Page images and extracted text

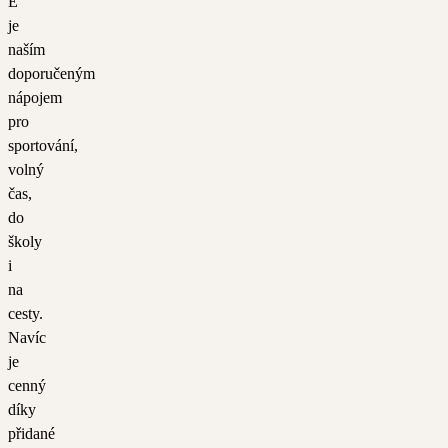
E
je
naším
doporučeným
nápojem
pro
sportování,
volný
čas,
do
školy
i
na
cesty.
Navíc
je
cenný
díky
přidané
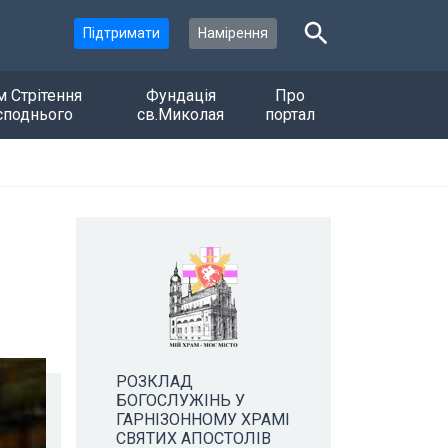
Підтримати
Намірення
м Стрітення
Фундація
Про
споднього
св.Миколая
портал
РОЗКЛАД
БОГОСЛУЖІНЬ У
ГАРНІЗОННОМУ ХРАМІ
СВЯТИХ АПОСТОЛІВ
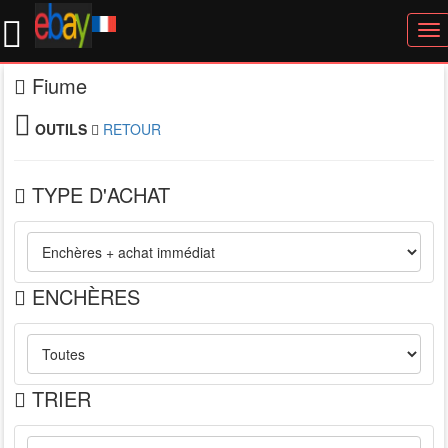
To
nav
Fiume
OUTILS
RETOUR
TYPE D'ACHAT
ENCHÈRES
TRIER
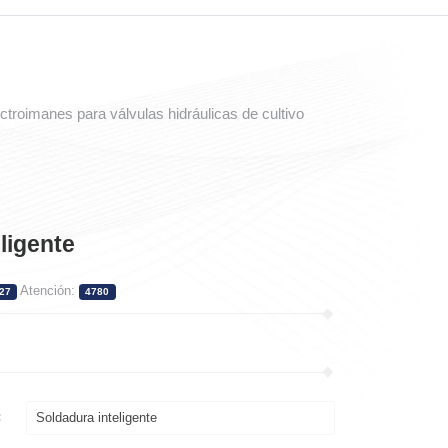
ectroimanes para válvulas hidráulicas de cultivo
ligente
Atención:
27
4780
：
Soldadura inteligente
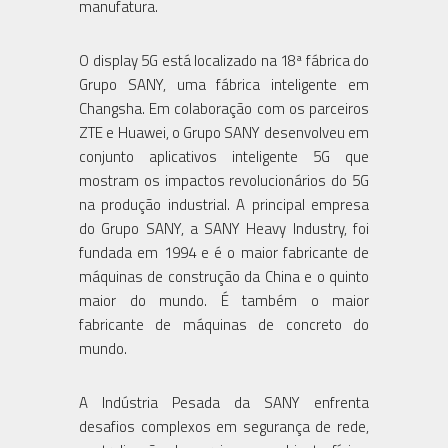
manufatura.
O display 5G está localizado na 18ª fábrica do
Grupo SANY, uma fábrica inteligente em
Changsha. Em colaboração com os parceiros
ZTE e Huawei, o Grupo SANY desenvolveu em
conjunto aplicativos inteligente 5G que
mostram os impactos revolucionários do 5G
na produção industrial. A principal empresa
do Grupo SANY, a SANY Heavy Industry, foi
fundada em 1994 e é o maior fabricante de
máquinas de construção da China e o quinto
maior do mundo. É também o maior
fabricante de máquinas de concreto do
mundo.
A Indústria Pesada da SANY enfrenta
desafios complexos em segurança de rede,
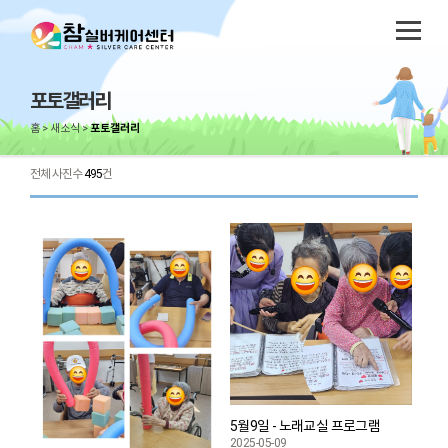
포토갤러리
홈
새소식
포토갤러리
전체 사진수
495
건
5월9일 - 노래교실 프로그램
2025-05-09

What is needed: Give again, word for word, the lines from the one containing "СВЯТИХ АПОСТОЛІВ" through the last line of the entries, with pictures omitted and nothing added.

Answer box:
СВЯТИХ АПОСТОЛІВ
To
nav
Fiume
OUTILS
RETOUR
TYPE D'ACHAT
ENCHÈRES
TRIER
ectroimanes para válvulas hidráulicas de cultivo
ligente
Atención:
27
4780
：
Soldadura inteligente
manufatura.
O display 5G está localizado na 18ª fábrica do
Grupo SANY, uma fábrica inteligente em
Changsha. Em colaboração com os parceiros
ZTE e Huawei, o Grupo SANY desenvolveu em
conjunto aplicativos inteligente 5G que
mostram os impactos revolucionários do 5G
na produção industrial. A principal empresa
do Grupo SANY, a SANY Heavy Industry, foi
fundada em 1994 e é o maior fabricante de
máquinas de construção da China e o quinto
maior do mundo. É também o maior
fabricante de máquinas de concreto do
mundo.
A Indústria Pesada da SANY enfrenta
desafios complexos em segurança de rede,
포토갤러리
홈
새소식
포토갤러리
전체 사진수
495
건
5월9일 - 노래교실 프로그램
2025-05-09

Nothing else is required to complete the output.